Cons: - Some crapware (Google desktop, McAfee, Dell's Online storage which is fee-based).
- Battery should've been a 5 or 6 cell instead of 4. It died 45 minutes short of a 5hr10min flight. Typically lives for 4 hrs per charge.
Summary: It's my little duece coup. After the addition of a 16GB class 6 SDHC card (which should only be used for files, not applications, system or other software data), I absolutely have a tempest in a tea-kettle. It's as fast for simple processes and applications as the laptop I paid Dell $3300 for in 2003, and it's battery, as noted above, lasts almost long enough to make it through a coast-to-coast flight. (Though I would've upgraded for two more cells for another 30-50 bucks if Dell wised up and offered that.) Make no mistake, the Atom processor and 1GB of RAM will not have you photoshopping hi-rez RAW images or OCR-scanning large PDF files with Acrobat (though most other processes performed with Acrobat are relatively painless). Microsoft Works comes standard with the XP option and has done the job so far. Since Office is not a feasible option for such a limited machine, I would prefer it if Dell gave me option of no MS apps at all so that I could've thrown OpenOffice or some other small footprint suite on instead of tremulously contemplating a Works uninstall.
- Boot-to-surfing time for Windows XP plus Norton Internet Security 2009 was 1:38. That's pretty expletive fast.
- I have not yet received the external DVD-RW that Dell sold me with the unit, so no comment on whether that was a smart move.
- The SDHC card is a real nessesity.
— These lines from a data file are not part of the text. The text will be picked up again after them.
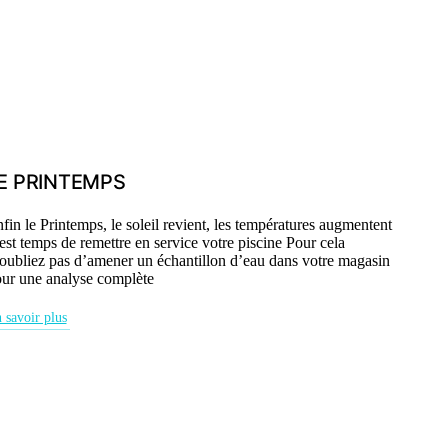
E PRINTEMPS
fin le Printemps, le soleil revient, les températures augmentent
 est temps de remettre en service votre piscine Pour cela
oubliez pas d’amener un échantillon d’eau dans votre magasin
ur une analyse complète
 savoir plus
The great thing about the SSD drive is that the battery lasts much longer with low-current electron-based memory than with a motor-driven spinning plate. It also, I'm told, can take quite an impact, though I do not have any plans to test that theory. The additional SDHC card is both a low-draw second drive for files, as well as a handy substitute for a thumbdrive if you buy a $5 addapter. This is key for uploading fresh music and movies from your other machines without having to deal with more arduous transfer methods between boxes.
- I saw one comment about the glare on the screen. Insofar as that goes, it is true that the Mini 9 has a glossy screen, and not a matte screen, as some laptops do, for minimizing glare. However, a glossy screen is much harder and sturdier than a matte screen would be, which pretty much makes it integral for this type of ultra-portable, on-the-road platform. If I quickly throw this thing in a bag when my flight is announced, I don't want the impact damaging my too-soft screen (I hate discolorations in my display - they just bug me to no end). However, I need to add that, as far as glossy screens go, this is by no means "glare-y" as compared to other laptops I've used. You want to see glare-y, go look at one of the large screen Compaq's from three or four years ago. The Mini 9 does not produce enough reflection from a window or ceiling light behind you to pose any visibility issues. (At least not so far - I've only had it a week.)
- Aesthetically, it is attractive enough to have elicited several comments from people who have seen it. Personally, I like the looks and the line, but I think it could've used a little more spiffing-up. Again, though, I like my computers tough, and I would not choose to sacrifice any aspect of its durability for a marginally jazzier appearance. One's fashion statements should not derive primarily from one's netbook anyway.
- One thing that was not substantial enough to qualify as a "con" but which Dell should consider changing is the Wi-Fi signal standards available on the Mini 9. They only offer 802.11 b/g. I would've preferred b/g/n compatibility so that the computer could take advantage of the improved speed offered by "n" service as that standard becomes more predominant.
- Lastly, I really like the 1.3MP built in webcam. For the added $10 over the 0.3MP model, I don't see how you can't upgrade. Since my model now allows me to participate in high-quality video chatting/conferencing wherever I am, it has now become a total laptop replacement on business or extended trips.
- Like I mentioned earlier, unless you need to photoshop extremely large image files, perform extremely process-hungry tasks like Acrobat OCR scanning or play very graphics intensive games wherever you go, this computer ably performs everything you could need a computer to do on the road or in a coffeeshop. The bluetooth lets you print, scan or integrate with another bluetooth enabled computer wirelessly, the modern ubiquity of WiFi eliminates the need for any connecting cords in most urban areas, and the excellent touchpad eliminates the need to pack a usb or wireless mouse (I didn't buy one when Dell offered, and after using the system, I assure you it would be a waste of money, considering that the whole point of the system is to minimize its footprint in your luggage/backpack). If it wasn't for the pesky need to plug into a wall outlet occasionally, this system would totally self-contained and wire/leash-less.
- For the ladies: my GF assures me that this is the first truly purse-friendly fully-functional computer.